▶ _Task to carry out_
In the entries below, the word "phòng" appears on some lines. Copy each of those lines.

▶ _Records for processing_
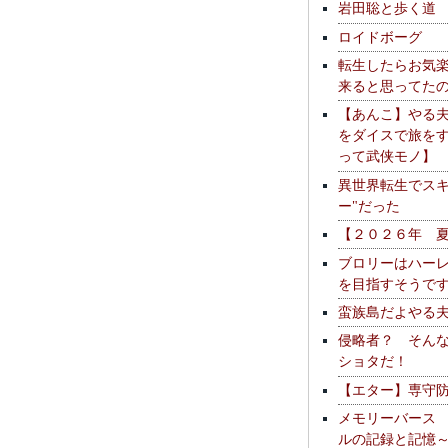
岩田聡と歩く道
ロイドボーグ
転生したらお気
来ると思ってた
【あんこ】やる
をダイスで旅を
って武侠モノ】
異世界転生でスキ
ー"だった
【２０２６年 
ブロリーはハー
を目指すそうで
蛮族島だよやる
侵略者？ そん
ショタだ！
【エター】専守
メモリーバース
ルの記録と記憶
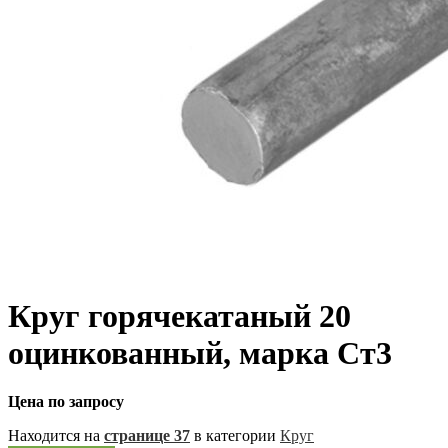
Круг горячекатаный 20
оцинкованный, марка Ст3
Цена по запросу
Находится на
странице 37
в категории
Круг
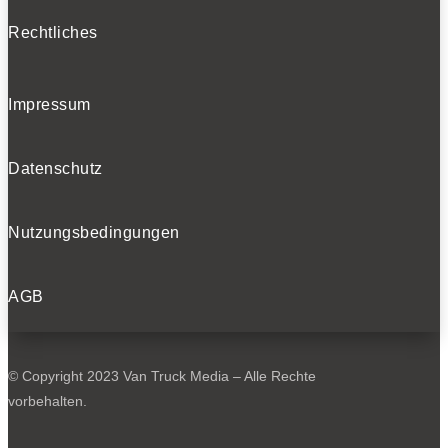
Rechtliches
Impressum
Datenschutz
Nutzungsbedingungen
AGB
© Copyright 2023 Van Truck Media – Alle Rechte
vorbehalten.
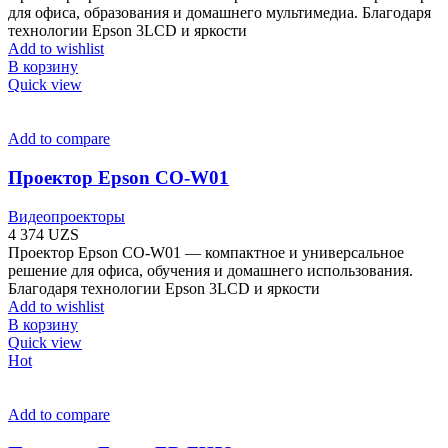
для офиса, образования и домашнего мультимедиа. Благодаря
технологии Epson 3LCD и яркости
Add to wishlist
В корзину
Quick view
Add to compare
Проектор Epson CO-W01
Видеопроекторы
4 374
UZS
Проектор Epson CO-W01 — компактное и универсальное
решение для офиса, обучения и домашнего использования.
Благодаря технологии Epson 3LCD и яркости
Add to wishlist
В корзину
Quick view
Hot
Add to compare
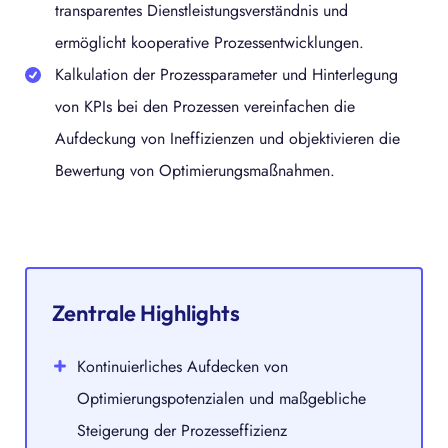
transparentes Dienstleistungsverständnis und
ermöglicht kooperative Prozessentwicklungen.
Kalkulation der Prozessparameter und Hinterlegung
von KPIs bei den Prozessen vereinfachen die
Aufdeckung von Ineffizienzen und objektivieren die
Bewertung von Optimierungsmaßnahmen.
Zentrale Highlights
Kontinuierliches Aufdecken von
Optimierungspotenzialen und maßgebliche
Steigerung der Prozesseffizienz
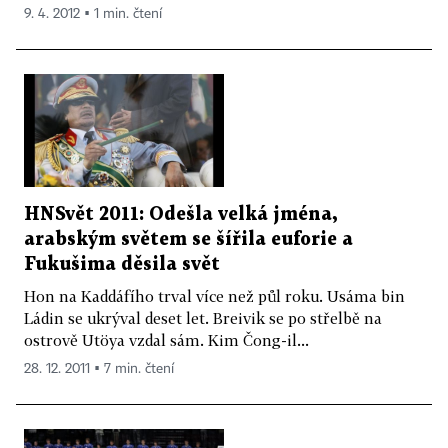
9. 4. 2012 ▪ 1 min. čtení
HNSvět 2011: Odešla velká jména,
arabským světem se šířila euforie a
Fukušima děsila svět
Hon na Kaddáfího trval více než půl roku. Usáma bin
Ládin se ukrýval deset let. Breivik se po střelbě na
ostrově Utöya vzdal sám. Kim Čong-il...
28. 12. 2011 ▪ 7 min. čtení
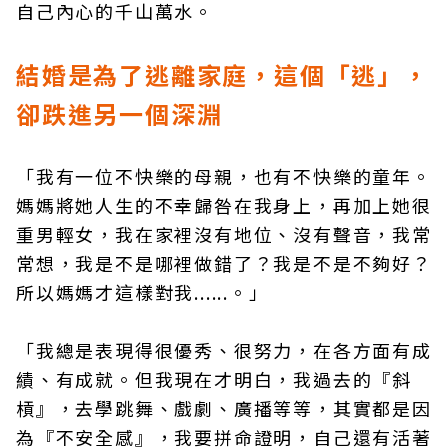
自己內心的千山萬水。
結婚是為了逃離家庭，這個「逃」，
卻跌進另一個深淵
「我有一位不快樂的母親，也有不快樂的童年。
媽媽將她人生的不幸歸咎在我身上，再加上她很
重男輕女，我在家裡沒有地位、沒有聲音，我常
常想，我是不是哪裡做錯了？我是不是不夠好？
所以媽媽才這樣對我......。」
「我總是表現得很優秀、很努力，在各方面有成
績、有成就。但我現在才明白，我過去的『斜
槓』，去學跳舞、戲劇、廣播等等，其實都是因
為『不安全感』，我要拼命證明，自己還有活著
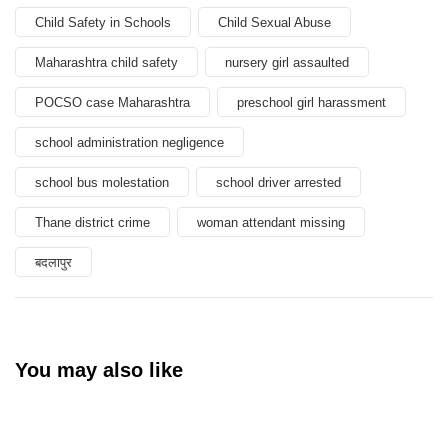
Child Safety in Schools
Child Sexual Abuse
Maharashtra child safety
nursery girl assaulted
POCSO case Maharashtra
preschool girl harassment
school administration negligence
school bus molestation
school driver arrested
Thane district crime
woman attendant missing
बदलापुर
You may also like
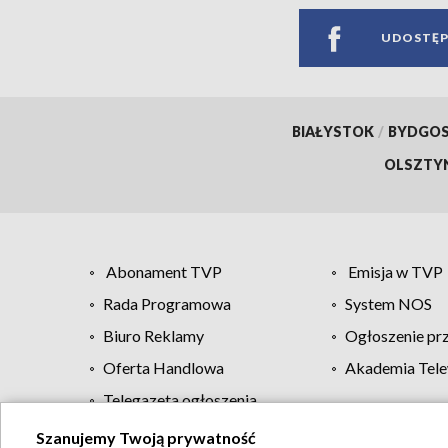
UDOSTĘP
BIAŁYSTOK
/
BYDGO
OLSZTY
Abonament TVP
Emisja w TVP
Rada Programowa
System NOS
Biuro Reklamy
Ogłoszenie pr
Oferta Handlowa
Akademia Tele
Telegazeta ogłoszenia
Szanujemy Twoją prywatność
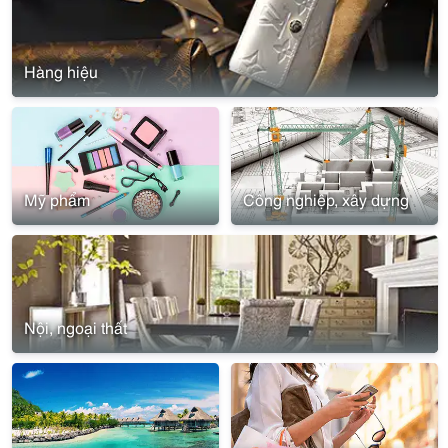
Hàng hiệu
Mỹ phẩm
Công nghiệp, xây dựng
Nội, ngoại thất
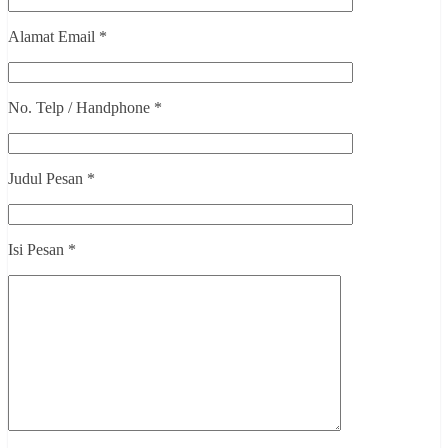
Alamat Email *
No. Telp / Handphone *
Judul Pesan *
Isi Pesan *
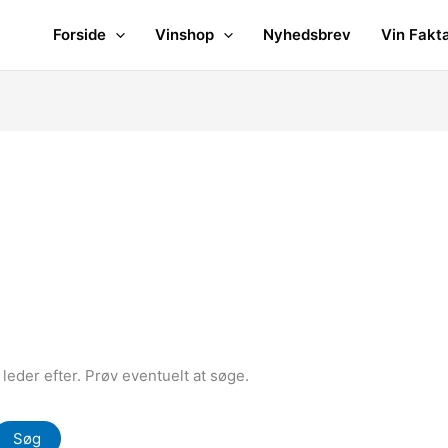
Forside
Vinshop
Nyhedsbrev
Vin Fakt
u leder efter. Prøv eventuelt at søge.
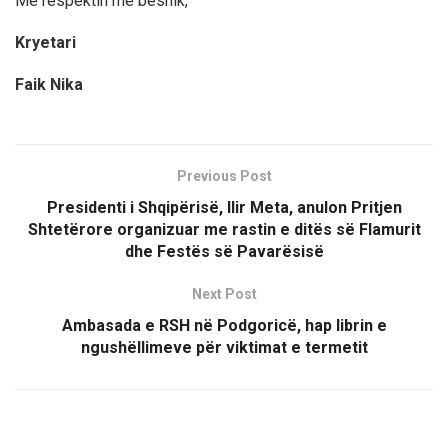
Me respektin më besnik,
Kryetari
Faik Nika
Previous Post
Presidenti i Shqipërisë, Ilir Meta, anulon Pritjen
Shtetërore organizuar me rastin e ditës së Flamurit
dhe Festës së Pavarësisë
Next Post
Ambasada e RSH në Podgoricë, hap librin e
ngushëllimeve për viktimat e termetit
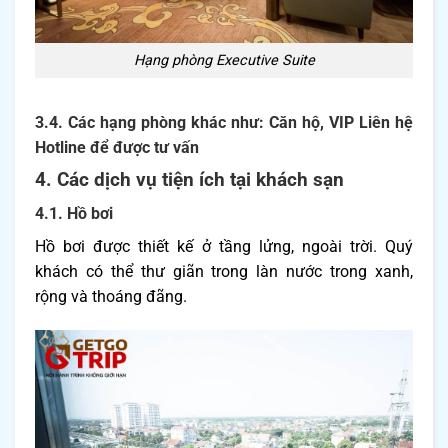
Hạng phòng Executive Suite
3.4. Các hạng phòng khác như: Căn hộ, VIP Liên hệ
Hotline để được tư vấn
4. Các dịch vụ tiện ích tại khách sạn
4.1. Hồ bơi
Hồ bơi được thiết kế ở tầng lửng, ngoài trời. Quý
khách có thể thư giãn trong làn nước trong xanh,
rộng và thoáng đãng.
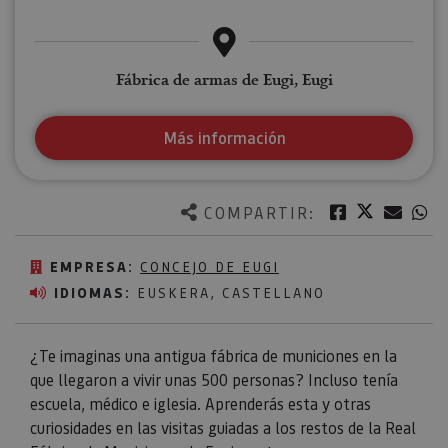
Fábrica de armas de Eugi, Eugi
Más información
Twitter
Facebook
Corre
W
COMPARTIR:
EMPRESA:
CONCEJO DE EUGI
IDIOMAS:
EUSKERA, CASTELLANO
¿Te imaginas una antigua fábrica de municiones en la
que llegaron a vivir unas 500 personas? Incluso tenía
escuela, médico e iglesia. Aprenderás esta y otras
curiosidades en las visitas guiadas a los restos de la Real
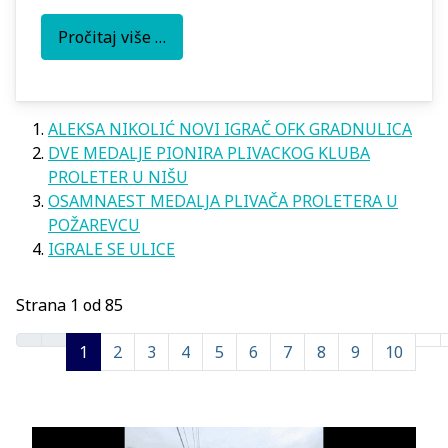
Pročitaj više …
ALEKSA NIKOLIĆ NOVI IGRAČ OFK GRADNULICA
DVE MEDALJE PIONIRA PLIVACKOG KLUBA
PROLETER U NIŠU
OSAMNAEST MEDALJA PLIVAČA PROLETERA U
POŽAREVCU
IGRALE SE ULICE
Strana 1 od 85
1
2
3
4
5
6
7
8
9
10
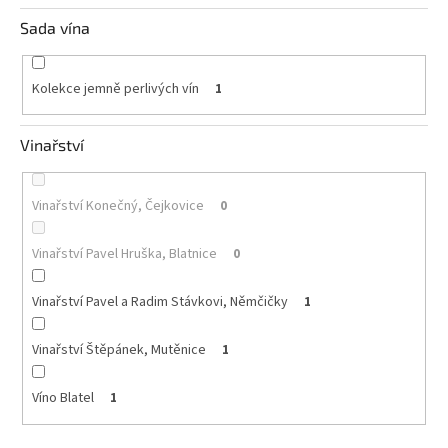
Sada vína
Kolekce jemně perlivých vín
1
Vinařství
Vinařství Konečný, Čejkovice
0
Vinařství Pavel Hruška, Blatnice
0
Vinařství Pavel a Radim Stávkovi, Němčičky
1
Vinařství Štěpánek, Mutěnice
1
Víno Blatel
1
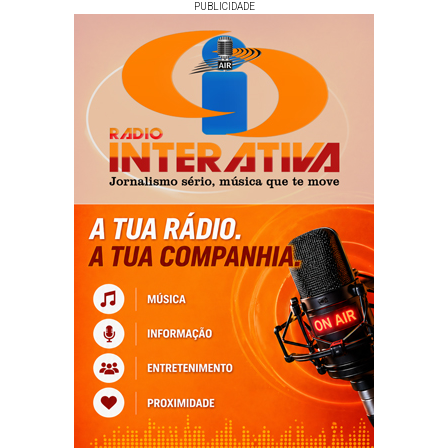
PUBLICIDADE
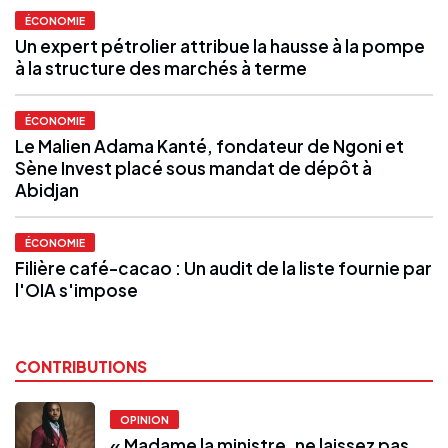
ÉCONOMIE
Un expert pétrolier attribue la hausse à la pompe
à la structure des marchés à terme
ÉCONOMIE
Le Malien Adama Kanté, fondateur de Ngoni et
Sène Invest placé sous mandat de dépôt à
Abidjan
ÉCONOMIE
Filière café-cacao : Un audit de la liste fournie par
l'OIA s'impose
CONTRIBUTIONS
OPINION
« Madame la ministre, ne laissez pas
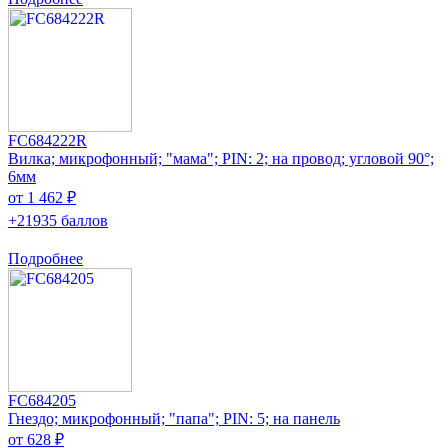
FC684222R
Вилка; микрофонный; "мама"; PIN: 2; на провод; угловой 90°;
6мм
от 1 462 ₽
+21935 баллов
Подробнее
FC684205
Гнездо; микрофонный; "папа"; PIN: 5; на панель
от 628 ₽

▶ _Your response_
Hạng phòng Executive Suite
3.4. Các hạng phòng khác như: Căn hộ, VIP Liên hệ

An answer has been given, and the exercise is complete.